Work order:
Since the copy must hold text only, transcribe the data below exactly and omit the images.

Data extracted from a collection
- - - -

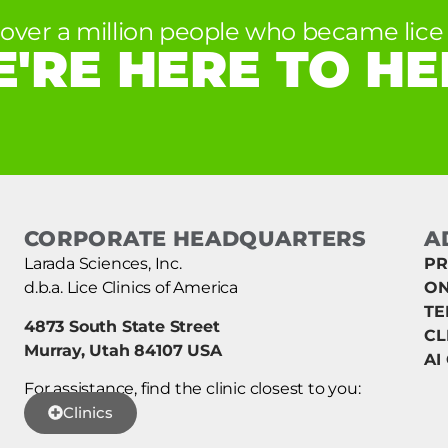
 over a million people who became lice 
'RE HERE TO HE
CORPORATE HEADQUARTERS
A
Larada Sciences, Inc.
PR
d.b.a. Lice Clinics of America
ON
TE
4873 South State Street
CL
Murray, Utah 84107 USA
AI
For assistance, find the clinic closest to you:
Clinics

- - - -

Answer for the task:
 over a million people who became lice 
'RE HERE TO HE
CORPORATE HEADQUARTERS
A
Larada Sciences, Inc.
PR
d.b.a. Lice Clinics of America
ON
TE
4873 South State Street
CL
Murray, Utah 84107 USA
AI
For assistance, find the clinic closest to you:
Clinics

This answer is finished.